Exercise description: Your reply should contain every record, restated word for word.

____________

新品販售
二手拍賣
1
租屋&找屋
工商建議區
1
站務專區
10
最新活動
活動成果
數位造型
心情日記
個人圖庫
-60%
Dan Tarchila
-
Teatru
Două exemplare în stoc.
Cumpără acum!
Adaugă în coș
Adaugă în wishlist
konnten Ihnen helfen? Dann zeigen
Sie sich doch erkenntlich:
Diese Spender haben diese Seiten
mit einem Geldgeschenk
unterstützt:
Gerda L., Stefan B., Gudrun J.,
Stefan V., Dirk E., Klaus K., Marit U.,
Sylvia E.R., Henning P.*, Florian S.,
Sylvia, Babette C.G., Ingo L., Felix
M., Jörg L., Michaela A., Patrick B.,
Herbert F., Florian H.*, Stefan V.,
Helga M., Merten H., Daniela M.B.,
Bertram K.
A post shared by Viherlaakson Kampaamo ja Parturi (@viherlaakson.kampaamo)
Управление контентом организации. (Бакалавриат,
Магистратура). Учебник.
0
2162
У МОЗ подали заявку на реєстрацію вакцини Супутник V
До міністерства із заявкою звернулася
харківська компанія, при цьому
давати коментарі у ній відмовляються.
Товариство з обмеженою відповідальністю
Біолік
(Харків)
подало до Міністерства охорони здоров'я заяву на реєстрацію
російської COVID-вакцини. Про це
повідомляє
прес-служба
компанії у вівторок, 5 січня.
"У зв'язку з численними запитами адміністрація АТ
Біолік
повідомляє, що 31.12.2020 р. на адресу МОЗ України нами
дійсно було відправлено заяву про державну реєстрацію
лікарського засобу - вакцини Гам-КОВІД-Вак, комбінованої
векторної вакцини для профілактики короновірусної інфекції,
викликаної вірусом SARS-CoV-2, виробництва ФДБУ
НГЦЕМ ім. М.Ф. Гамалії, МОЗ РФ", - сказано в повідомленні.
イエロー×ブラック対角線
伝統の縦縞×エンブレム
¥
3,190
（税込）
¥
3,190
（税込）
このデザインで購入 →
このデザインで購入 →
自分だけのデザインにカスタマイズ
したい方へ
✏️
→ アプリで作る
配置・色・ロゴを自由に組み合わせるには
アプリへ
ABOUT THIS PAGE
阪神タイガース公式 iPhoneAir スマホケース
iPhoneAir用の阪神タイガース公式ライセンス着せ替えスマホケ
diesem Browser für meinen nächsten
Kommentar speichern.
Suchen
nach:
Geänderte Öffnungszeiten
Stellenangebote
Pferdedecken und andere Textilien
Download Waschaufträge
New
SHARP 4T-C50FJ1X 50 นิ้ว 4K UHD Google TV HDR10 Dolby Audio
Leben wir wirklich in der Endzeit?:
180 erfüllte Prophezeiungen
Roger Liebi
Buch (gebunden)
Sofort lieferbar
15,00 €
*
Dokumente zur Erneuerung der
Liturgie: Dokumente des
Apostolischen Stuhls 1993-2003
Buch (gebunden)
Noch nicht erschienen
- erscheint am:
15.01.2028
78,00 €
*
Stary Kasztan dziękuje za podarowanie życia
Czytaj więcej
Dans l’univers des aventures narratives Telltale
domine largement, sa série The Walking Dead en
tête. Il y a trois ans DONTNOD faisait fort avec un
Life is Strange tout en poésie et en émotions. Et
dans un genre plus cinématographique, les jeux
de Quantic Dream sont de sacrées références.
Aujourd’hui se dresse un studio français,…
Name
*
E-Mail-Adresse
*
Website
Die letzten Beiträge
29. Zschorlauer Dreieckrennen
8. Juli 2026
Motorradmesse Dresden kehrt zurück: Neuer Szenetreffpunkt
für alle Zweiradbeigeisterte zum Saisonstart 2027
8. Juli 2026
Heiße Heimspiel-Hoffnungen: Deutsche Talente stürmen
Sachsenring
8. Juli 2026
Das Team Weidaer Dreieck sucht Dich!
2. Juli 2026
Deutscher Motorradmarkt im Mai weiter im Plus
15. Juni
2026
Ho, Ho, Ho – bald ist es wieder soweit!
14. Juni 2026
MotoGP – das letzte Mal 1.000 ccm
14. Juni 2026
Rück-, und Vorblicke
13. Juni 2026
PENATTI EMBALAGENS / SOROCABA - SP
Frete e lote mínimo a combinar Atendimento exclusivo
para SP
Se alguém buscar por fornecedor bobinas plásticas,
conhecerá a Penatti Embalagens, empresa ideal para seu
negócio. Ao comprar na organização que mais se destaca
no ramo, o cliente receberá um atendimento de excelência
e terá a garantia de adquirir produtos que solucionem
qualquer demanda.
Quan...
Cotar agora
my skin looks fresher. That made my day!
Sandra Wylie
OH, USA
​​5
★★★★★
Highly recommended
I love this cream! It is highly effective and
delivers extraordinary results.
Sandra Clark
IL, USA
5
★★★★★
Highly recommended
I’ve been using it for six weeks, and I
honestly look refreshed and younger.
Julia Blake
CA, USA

____________

Task answer:
新品販售
二手拍賣
1
租屋&找屋
工商建議區
1
站務專區
10
最新活動
活動成果
數位造型
心情日記
個人圖庫
-60%
Dan Tarchila
-
Teatru
Două exemplare în stoc.
Cumpără acum!
Adaugă în coș
Adaugă în wishlist
konnten Ihnen helfen? Dann zeigen
Sie sich doch erkenntlich:
Diese Spender haben diese Seiten
mit einem Geldgeschenk
unterstützt:
Gerda L., Stefan B., Gudrun J.,
Stefan V., Dirk E., Klaus K., Marit U.,
Sylvia E.R., Henning P.*, Florian S.,
Sylvia, Babette C.G., Ingo L., Felix
M., Jörg L., Michaela A., Patrick B.,
Herbert F., Florian H.*, Stefan V.,
Helga M., Merten H., Daniela M.B.,
Bertram K.
A post shared by Viherlaakson Kampaamo ja Parturi (@viherlaakson.kampaamo)
Управление контентом организации. (Бакалавриат,
Магистратура). Учебник.
0
2162
У МОЗ подали заявку на реєстрацію вакцини Супутник V
До міністерства із заявкою звернулася
харківська компанія, при цьому
давати коментарі у ній відмовляються.
Товариство з обмеженою відповідальністю
Біолік
(Харків)
подало до Міністерства охорони здоров'я заяву на реєстрацію
російської COVID-вакцини. Про це
повідомляє
прес-служба
компанії у вівторок, 5 січня.
"У зв'язку з численними запитами адміністрація АТ
Біолік
повідомляє, що 31.12.2020 р. на адресу МОЗ України нами
дійсно було відправлено заяву про державну реєстрацію
лікарського засобу - вакцини Гам-КОВІД-Вак, комбінованої
векторної вакцини для профілактики короновірусної інфекції,
викликаної вірусом SARS-CoV-2, виробництва ФДБУ
НГЦЕМ ім. М.Ф. Гамалії, МОЗ РФ", - сказано в повідомленні.
イエロー×ブラック対角線
伝統の縦縞×エンブレム
¥
3,190
（税込）
¥
3,190
（税込）
このデザインで購入 →
このデザインで購入 →
自分だけのデザインにカスタマイズ
したい方へ
✏️
→ アプリで作る
配置・色・ロゴを自由に組み合わせるには
アプリへ
ABOUT THIS PAGE
阪神タイガース公式 iPhoneAir スマホケース
iPhoneAir用の阪神タイガース公式ライセンス着せ替えスマホケ
diesem Browser für meinen nächsten
Kommentar speichern.
Suchen
nach:
Geänderte Öffnungszeiten
Stellenangebote
Pferdedecken und andere Textilien
Download Waschaufträge
New
SHARP 4T-C50FJ1X 50 นิ้ว 4K UHD Google TV HDR10 Dolby Audio
Leben wir wirklich in der Endzeit?:
180 erfüllte Prophezeiungen
Roger Liebi
Buch (gebunden)
Sofort lieferbar
15,00 €
*
Dokumente zur Erneuerung der
Liturgie: Dokumente des
Apostolischen Stuhls 1993-2003
Buch (gebunden)
Noch nicht erschienen
- erscheint am:
15.01.2028
78,00 €
*
Stary Kasztan dziękuje za podarowanie życia
Czytaj więcej
Dans l’univers des aventures narratives Telltale
domine largement, sa série The Walking Dead en
tête. Il y a trois ans DONTNOD faisait fort avec un
Life is Strange tout en poésie et en émotions. Et
dans un genre plus cinématographique, les jeux
de Quantic Dream sont de sacrées références.
Aujourd’hui se dresse un studio français,…
Name
*
E-Mail-Adresse
*
Website
Die letzten Beiträge
29. Zschorlauer Dreieckrennen
8. Juli 2026
Motorradmesse Dresden kehrt zurück: Neuer Szenetreffpunkt
für alle Zweiradbeigeisterte zum Saisonstart 2027
8. Juli 2026
Heiße Heimspiel-Hoffnungen: Deutsche Talente stürmen
Sachsenring
8. Juli 2026
Das Team Weidaer Dreieck sucht Dich!
2. Juli 2026
Deutscher Motorradmarkt im Mai weiter im Plus
15. Juni
2026
Ho, Ho, Ho – bald ist es wieder soweit!
14. Juni 2026
MotoGP – das letzte Mal 1.000 ccm
14. Juni 2026
Rück-, und Vorblicke
13. Juni 2026
PENATTI EMBALAGENS / SOROCABA - SP
Frete e lote mínimo a combinar Atendimento exclusivo
para SP
Se alguém buscar por fornecedor bobinas plásticas,
conhecerá a Penatti Embalagens, empresa ideal para seu
negócio. Ao comprar na organização que mais se destaca
no ramo, o cliente receberá um atendimento de excelência
e terá a garantia de adquirir produtos que solucionem
qualquer demanda.
Quan...
Cotar agora
my skin looks fresher. That made my day!
Sandra Wylie
OH, USA
​​5
★★★★★
Highly recommended
I love this cream! It is highly effective and
delivers extraordinary results.
Sandra Clark
IL, USA
5
★★★★★
Highly recommended
I’ve been using it for six weeks, and I
honestly look refreshed and younger.
Julia Blake
CA, USA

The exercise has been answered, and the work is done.